**Task brief:** Of the lines listed below, return exactly those that run from the line containing "Settings and Context" through the line containing "Primary Health Care", both included.

**Excerpted records:**
┄┄┄┄┄┄┄┄┄┄┄┄┄┄┄┄┄┄┄┄
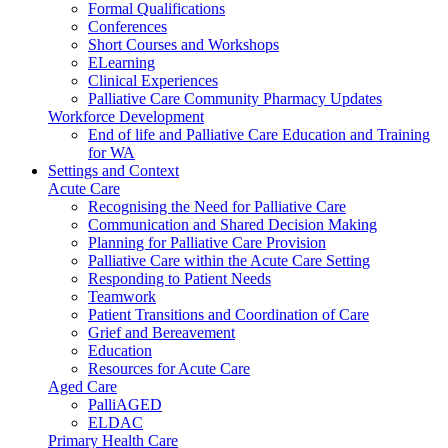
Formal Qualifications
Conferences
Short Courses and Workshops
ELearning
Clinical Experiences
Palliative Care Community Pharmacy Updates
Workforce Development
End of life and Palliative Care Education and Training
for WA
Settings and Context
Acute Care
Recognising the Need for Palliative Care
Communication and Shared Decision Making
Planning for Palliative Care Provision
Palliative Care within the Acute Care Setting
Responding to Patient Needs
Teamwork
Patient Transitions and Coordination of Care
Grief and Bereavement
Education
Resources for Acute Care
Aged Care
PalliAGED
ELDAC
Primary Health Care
┄┄┄┄┄┄┄┄┄┄┄┄┄┄┄┄┄┄┄┄
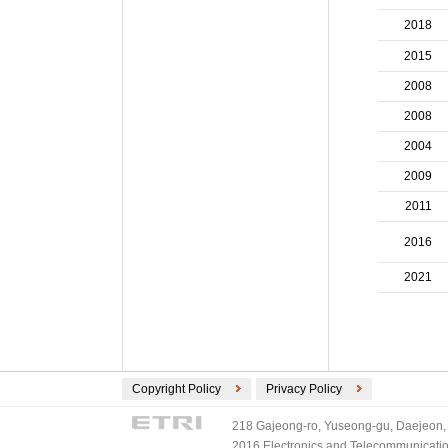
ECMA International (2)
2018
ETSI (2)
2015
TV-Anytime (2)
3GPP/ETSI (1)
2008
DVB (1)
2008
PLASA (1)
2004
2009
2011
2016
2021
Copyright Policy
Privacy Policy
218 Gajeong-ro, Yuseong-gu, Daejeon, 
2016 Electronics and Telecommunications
┄┄┄┄┄┄┄┄┄┄┄┄┄┄┄┄┄┄┄┄
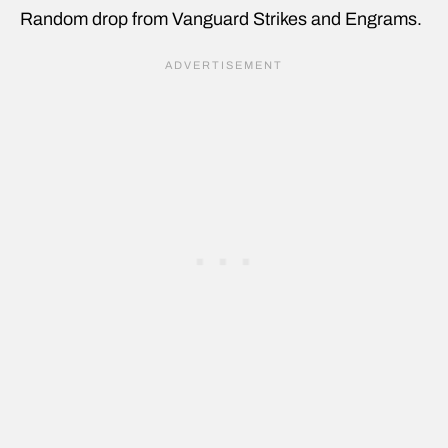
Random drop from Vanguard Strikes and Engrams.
┄┄┄┄┄┄┄┄┄┄┄┄┄┄┄┄┄┄┄┄
**Finished task:**
Settings and Context
Acute Care
Recognising the Need for Palliative Care
Communication and Shared Decision Making
Planning for Palliative Care Provision
Palliative Care within the Acute Care Setting
Responding to Patient Needs
Teamwork
Patient Transitions and Coordination of Care
Grief and Bereavement
Education
Resources for Acute Care
Aged Care
PalliAGED
ELDAC
Primary Health Care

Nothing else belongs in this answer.